I believe there is no memory or performance penalty.
On the other hand, you may want to consider using WriteableBitmap for background drawing. The advantage is that, if you have large number of background objects, say one tile per cell, it is far more efficient to render them into WriteableBitmap (which is
then used as an Image source for the background). Make sure you don't re-render them to the WriteableBitmap on a per-frame basis though, since WriteableBitmap is slow compared to native SL rendering of controls. But if you use it as a background -- say make
it 3X the size of the screen and re-render it whenever it is about to scroll out of scope, which is much more infrequent than the frame rate -- it should be fast. I think you can even arrange it to be redrawn (slightly ahead of getting out of scope) during
"less busy" times, and this may further avoid jittery.
Visit http://www.tagxedo.com, a Silverlight-based word cloud generator. If you like it, please help me spread the word!
God i hate these forums, they dont have quote buttons either... who has a forum without paging and quote buttons in this day and age?
A few things based on what you have said so far:
You mentioned that you had them all sharing the same bitmapsource, but unfortunatly behind the scenes i dont think silverlight shares anything, it will just keep copying the data, so you wont gain any speed there (but i could be wrong).
The Canvas.Top/Left vs RenderTransform argument... this is an interesting one and had the exact same problem when i started, and unfortunatly you need to use both... On its own canvas.top/left will position you anywhere you want *On Screen*, however as you
will be scrolling you will need to set the render transform to be the offset *Off Screen*. I think i kinda lost my mind at one point and broke it all for the sake of it...

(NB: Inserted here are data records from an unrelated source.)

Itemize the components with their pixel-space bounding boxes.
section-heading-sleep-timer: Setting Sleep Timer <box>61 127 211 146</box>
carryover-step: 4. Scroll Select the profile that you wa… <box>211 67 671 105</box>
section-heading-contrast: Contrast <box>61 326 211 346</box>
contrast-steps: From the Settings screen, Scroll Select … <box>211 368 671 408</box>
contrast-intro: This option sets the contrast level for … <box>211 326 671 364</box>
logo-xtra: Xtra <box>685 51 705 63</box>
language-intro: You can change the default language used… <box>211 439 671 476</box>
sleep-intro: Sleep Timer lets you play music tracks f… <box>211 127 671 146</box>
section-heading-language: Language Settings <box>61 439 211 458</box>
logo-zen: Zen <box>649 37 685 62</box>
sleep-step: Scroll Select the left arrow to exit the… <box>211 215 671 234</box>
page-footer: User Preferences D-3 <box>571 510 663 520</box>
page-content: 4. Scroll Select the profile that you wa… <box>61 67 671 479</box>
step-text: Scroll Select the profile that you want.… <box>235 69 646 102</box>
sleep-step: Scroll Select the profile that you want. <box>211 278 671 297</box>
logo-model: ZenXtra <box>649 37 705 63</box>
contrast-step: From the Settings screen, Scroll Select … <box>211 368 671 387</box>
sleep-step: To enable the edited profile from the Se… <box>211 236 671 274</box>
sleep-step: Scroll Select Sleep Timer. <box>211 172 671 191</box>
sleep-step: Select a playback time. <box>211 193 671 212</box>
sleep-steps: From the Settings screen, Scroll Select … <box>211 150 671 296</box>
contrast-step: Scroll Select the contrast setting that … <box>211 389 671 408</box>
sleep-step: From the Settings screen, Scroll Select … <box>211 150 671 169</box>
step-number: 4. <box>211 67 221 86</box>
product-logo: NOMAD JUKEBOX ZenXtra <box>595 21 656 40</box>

The question about having one rendertransform or multiple... im currently using one for each object on screen but they are shared, (So i have a virtual camera class that contains the current translation and its always updated in there, note that i mean its
always updated and not overridden, that way the rest of them dont keep creating new translationtransforms every movement)... but now that you mention it i may be going the completely wrong way and rather than getting each smaller thing to translate get the
big thing to translate...
Dont really know about the canvas size question, i only have a small canvas but have a quadtree style structure to define what is on the screen. Rather than looping through all element each movement though i have a rect that is a movement buffer, so rather
than saying what is *In View* it will check whats in view and a little bit more, so when i start to scroll im not going to need to update my viewable tiles instantly, so lets say my tiles are 32x32 i would give it a 64x64 boost to the viewing bounds rect so
i would pull in some additional tiles that are off screen. This causes a little overhead but gives MASSIVE performance benefits because you only need to update what is on screen after you have moved > 32 pixels. This also is combined with an overridden quadtree
object which contains some caching, so rather than going through each list and turning them on and off, it remembers what was previously viewable and pushes them onto a list, then finds what else is viewable then works out what to turn off and on, so it wont
turn off anything that is already on then turn it back on, it just does what it needs to.
Im currently moving house atm but hopefully later i will be able to revisit your question with a bit more info!
First of all, thanks for taking time to answer my questions, guys. [:D]
I have omitted some history on this implementation actually. Instead of having individual tiles, I used to have one WriteableBitmap in the Content Canvas. This WriteableBitmap is as big as the Content Canvas and it represents static background data (i.e.
those bricks on screen). In DirectX term this is called "primary WriteableBitmap", and there is another "secondary WriteableBitmap" which is not shown on screen.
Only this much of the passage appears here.